Banking On BIEL's Upcoming Study Results Print E-mail
By M.E.Garza   
Tuesday, 10 November 2009 03:00

The fact that a U.S. Food and Drug Administration advisory panel and federal regulators have taken aim at over-the-counter (OTC) acetaminophen products is not just the stuff of recent headlines. We found newspaper articles dating back over twenty years in which scientists urged stronger warning labels on every bottle of acetaminophen, based on evidence that countless Americans unwittingly took toxic doses that harmed their livers.

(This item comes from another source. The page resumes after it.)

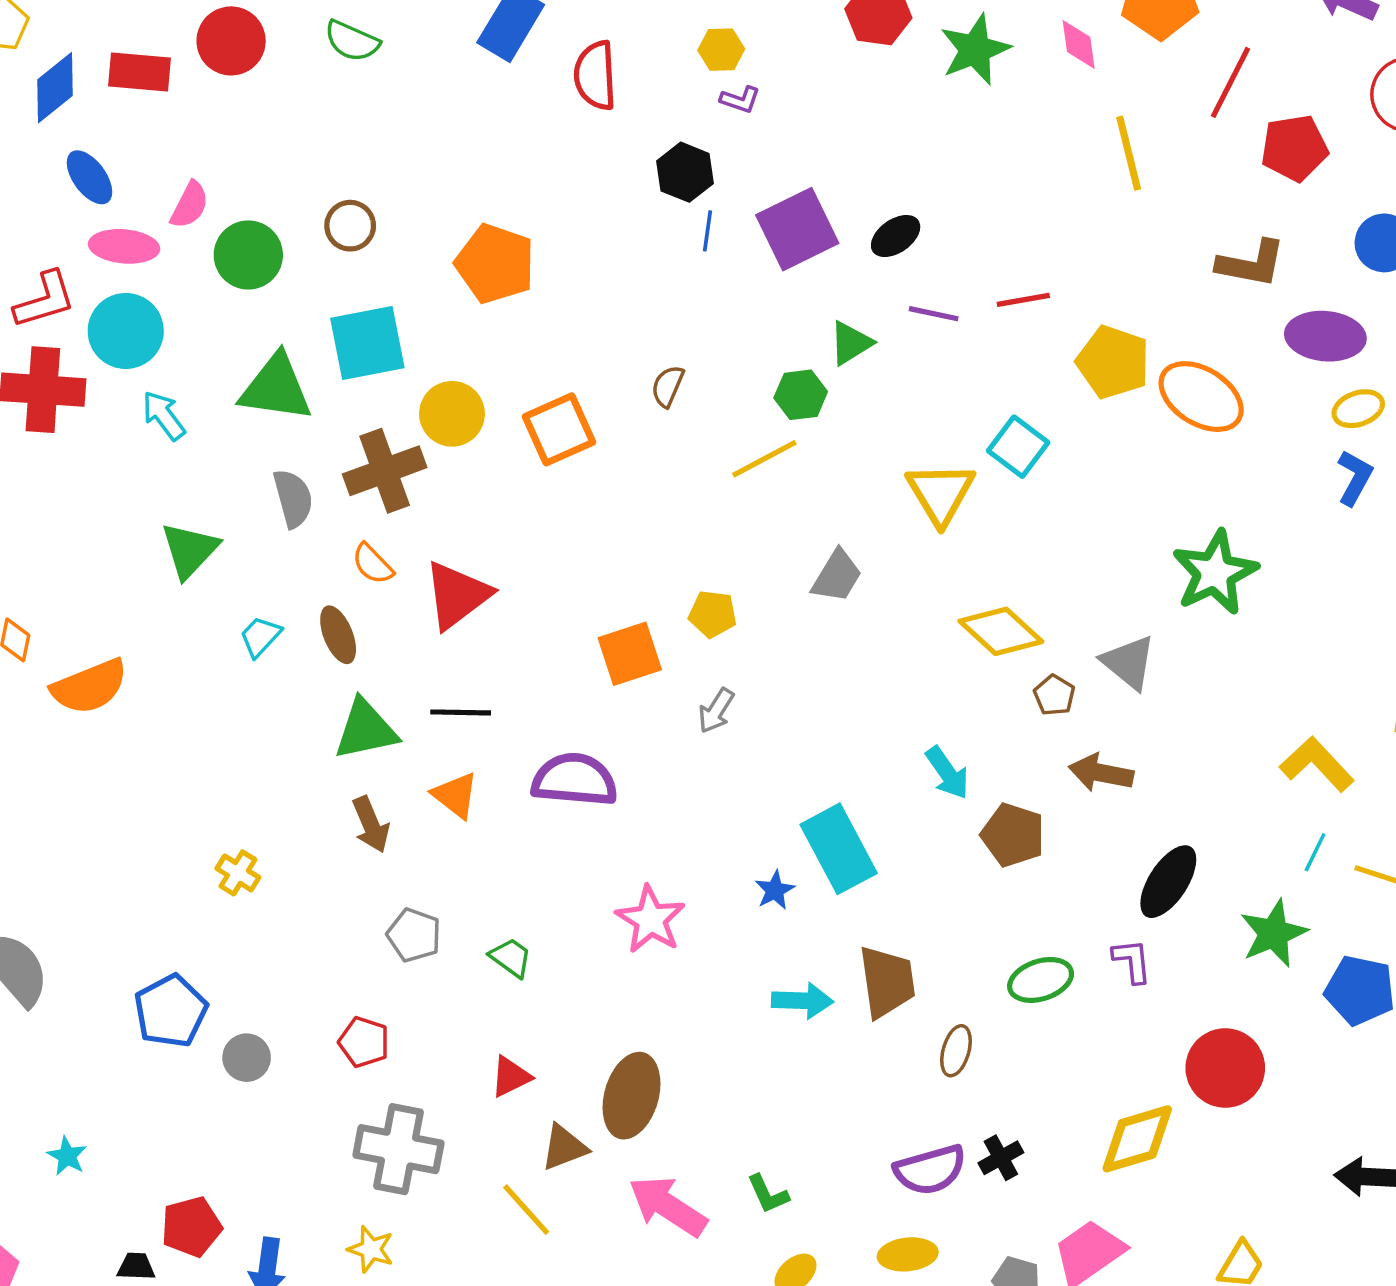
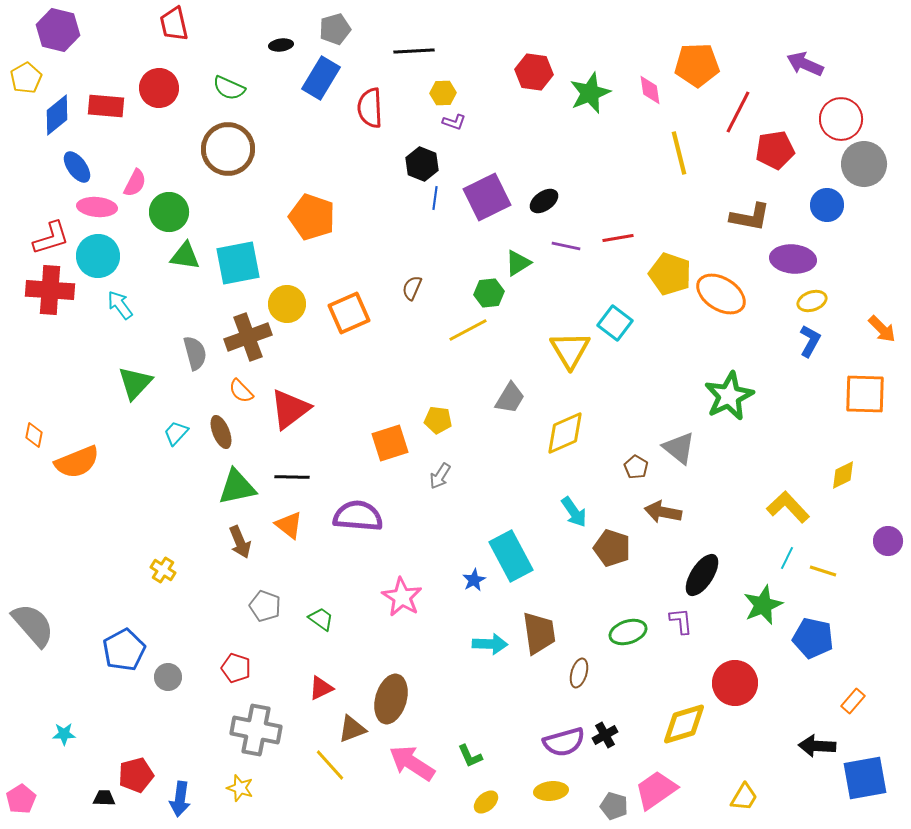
brown circle: (350, 226) -> (228, 149), moved, size x1.8
green triangle: (276, 388) -> (185, 256), moved, size x0.7
yellow diamond: (1001, 631) -> (565, 433), moved, turned -66
cyan star: (67, 1156) -> (64, 734), turned -30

The FDA has now launched new public safety campaigns and bulletins about the dangers of taking too much acetaminophen
In fact, in 1977, the FDA's advisers recommended explicit warnings not to exceed the dose or take acetaminophen for more than 10 days "because severe liver damage may occur." Back then, the FDA never followed that advice although they pledged to quickly consider its advisers' recommendations.

The slow pendulum has swung and now the agency is going out of its way to educate the public after official studies found that many people consume more than the recommended dose of these pain relievers in the mistaken belief that taking more will prove more effective against pain without posing health risks. Consumers may also not know that acetaminophen is present in many over-the-counter products, including remedies for colds, headaches and fevers, making it possible to exceed the recommended acetaminophen dose, more recent reports have said.

Although best known by the Tylenol brand, acetaminophen is in hundreds of branded and generic products, from headache relievers to cold-and-cough remedies. While mostly sold without a prescription, it's also part of the chemical mix in prescription painkillers like Percocet and Vicodin.

So while an estimated 100+ million people a year take acetaminophen, and manufacturers insist that serious liver damage is very rare, government regulators have finally stepped up their fight to educate and warn consumers that swallowing a few extra pills in hopes of faster pain relief and falsely thinking that over-the-counter medications are safe enough to push the dose are a mistake and could result in unknowingly ingesting potentially toxic amounts.

That push and the results of a soon to be released study by Bioelectronics Corp. (OTC:BIEL) set the table for an intriguing penny play in the coming days. The company made this year's 10 Stock BioMed Momentum Index, with investors riding the wave of excitement about the technology and pending FDA decisions, but the upcoming news flash will likely make shares of the micro-cap company run up once again. How far the stock will rally remains to be seen, but even without official news, speculators moved the stock up over 20% on Tuesday (still well below established resistance levels)- and results from the medical study aren't even scheduled to be released for at least a few more days. 

Company officials won't yet officially disclose what the study results will reveal, but there are strong hints in what was released as part of the pilot section of the study last month. That Institutional Review Board (IRB) supervised study is directed at comparing the effects of the company's ActiPatch® Therapy to acetaminophen in the form of Extra Strength Tylenol® for the treatment of delayed onset muscle soreness (DOMS).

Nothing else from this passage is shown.